Gleichwohl seien die kulturellen Gewohnheiten in ihrer alten und neuen Heimat sehr verschieden. „In Deutschland leben viele Menschen allein“, sagt Sarinkumar. Auch daran, dass sich hier viele Kinder wenig um ihre alten Eltern kümmern, musste sie sich gewöhnen. Aber ein Urteil maßt sie sich nicht an: „Jedes Land hat seine eigene Geschichte und Gebräuche. Das muss man akzeptieren.“ Positiv überrascht ist sie von den hiesigen Arbeitsbedingungen.

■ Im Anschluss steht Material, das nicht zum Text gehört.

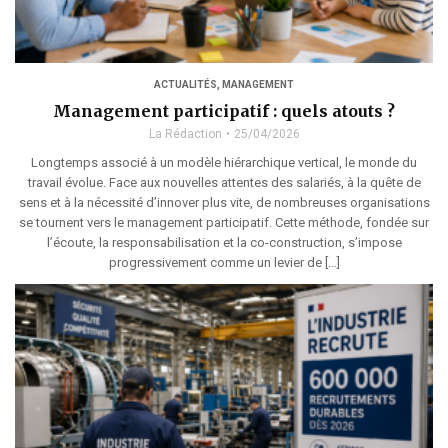
ACTUALITÉS
,
MANAGEMENT
Management participatif : quels atouts ?
La Rédaction
25/04/2026
Longtemps associé à un modèle hiérarchique vertical, le monde du
travail évolue. Face aux nouvelles attentes des salariés, à la quête de
sens et à la nécessité d’innover plus vite, de nombreuses organisations
se tournent vers le management participatif. Cette méthode, fondée sur
l’écoute, la responsabilisation et la co-construction, s’impose
progressivement comme un levier de […]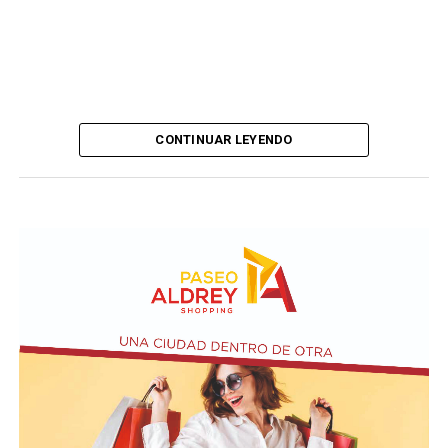
CONTINUAR LEYENDO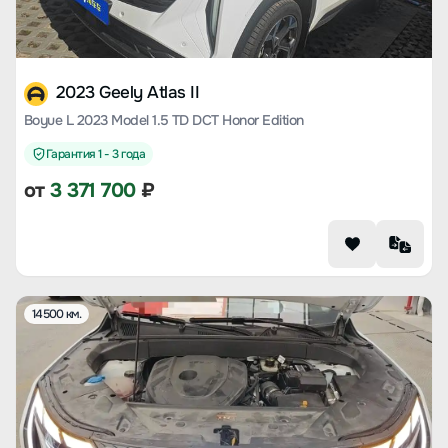
2023 Geely Atlas II
Boyue L 2023 Model 1.5 TD DCT Honor Edition
Гарантия 1 - 3 года
от
3 371 700
₽
14500 км.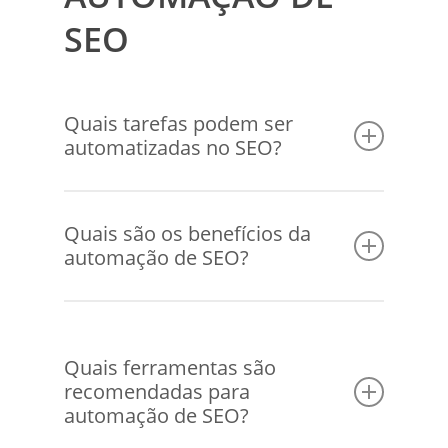
SEO
Quais tarefas podem ser
automatizadas no SEO?
Muitas tarefas de SEO podem ser
automatizadas, incluindo:
Quais são os benefícios da
automação de SEO?
Pesquisa de palavras-chave e análise de
concorrentes.
Os principais benefícios incluem:
Auditorias de SEO do site.
Economia de tempo, permitindo que a
Rastreamento de rankings de palavras-
Quais ferramentas são
equipe de marketing se concentre em
chave.
recomendadas para
tarefas estratégicas.
Monitoramento de backlinks.
automação de SEO?
Consistência e precisão nas análises e
Geração e envio de relatórios de
relatórios.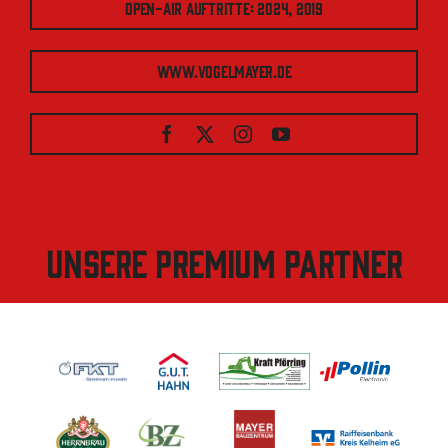
Open-Air Auftritte: 2024, 2019
www.vogelmayer.de
Unsere Premium Partner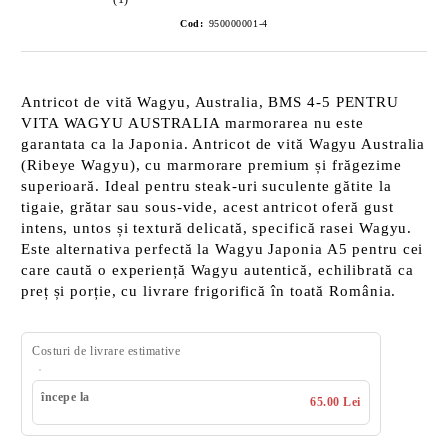
Cod:
950000001-4
Antricot de vită Wagyu, Australia, BMS 4-5 PENTRU
VITA WAGYU AUSTRALIA marmorarea nu este
garantata ca la Japonia. Antricot de vită Wagyu Australia
(Ribeye Wagyu), cu marmorare premium și frăgezime
superioară. Ideal pentru steak-uri suculente gătite la
tigaie, grătar sau sous-vide, acest antricot oferă gust
intens, untos și textură delicată, specifică rasei Wagyu.
Este alternativa perfectă la Wagyu Japonia A5 pentru cei
care caută o experiență Wagyu autentică, echilibrată ca
preț și porție, cu livrare frigorifică în toată România.
Costuri de livrare estimative
începe la
65.00 Lei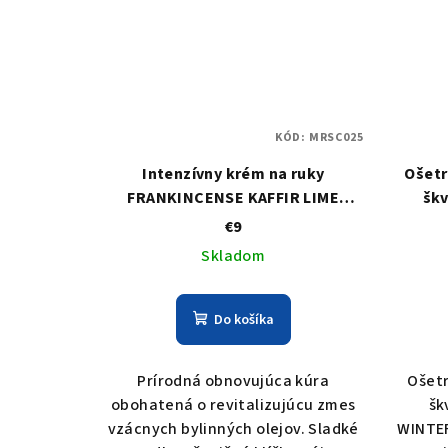
KÓD:
MRSC025
Intenzívny krém na ruky
Ošetr
FRANKINCENSE KAFFIR LIME
šk
(Ceylon Elephant)
W
€9
Skladom
Do košíka
Prírodná obnovujúca kúra
Ošet
obohatená o revitalizujúcu zmes
šk
vzácnych bylinných olejov. Sladké
WINTER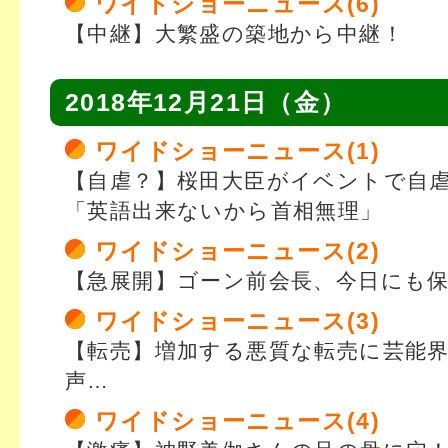
ワイドショーニュース(6)
【中継】大繁盛の築地から中継！
2018年12月21日（金）
ワイドショーニュース(1)
【自虐？】桜田大臣がイベントで自
「英語出来ないから首相無理」
ワイドショーニュース(2)
【急展開】ゴーン前会長、今日にも
ワイドショーニュース(3)
【転売】増加する悪質な転売に芸能
声…
ワイドショーニュース(4)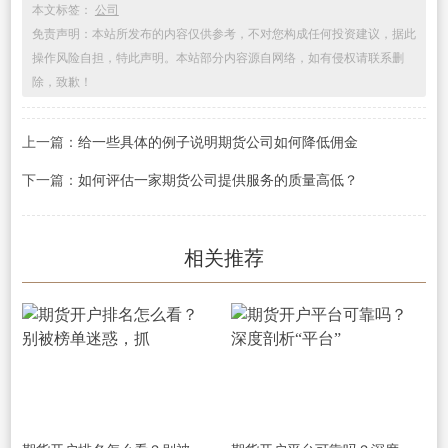
本文标签：
公司
免责声明：本站所发布的内容仅供参考，不对您构成任何投资建议，据此
操作风险自担，特此声明。本站部分内容源自网络，如有侵权请联系删
除，致歉！
上一篇：
给一些具体的例子说明期货公司如何降低佣金
下一篇：
如何评估一家期货公司提供服务的质量高低？
相关推荐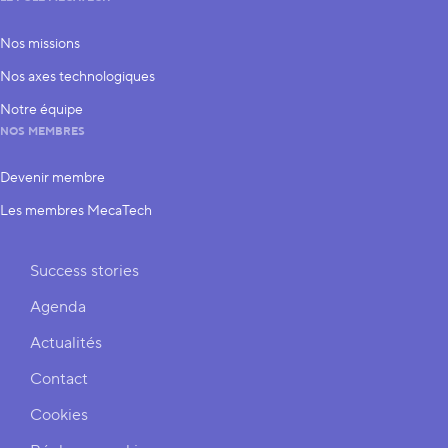
Nos missions
Nos axes technologiques
Notre équipe
NOS MEMBRES
Devenir membre
Les membres MecaTech
Liens rapides
Success stories
Agenda
Actualités
Contact
Cookies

In Indien, so erzählt Sarinkumar, würden die Angestellten von ihren Vorgesetzten oft schlechter behandelt. Auch die Gleichberechtigung von Frauen werde in Asien nicht so großgeschrieben wie hierzulande.
Doch nicht nur für die Zugewanderten bringt die Migration Veränderungen mit sich. Auch die Pflegebedürftigen werden sich auf einen Wandel einstellen müssen. „Von unseren zehn Auszubildenden sind sieben Ausländer“, sagt Rebekka Schmitt-Hill. An der Pflegeschule der Caritas Saarbrücken ist der Ausländeranteil noch höher. Er beträgt 98 Prozent.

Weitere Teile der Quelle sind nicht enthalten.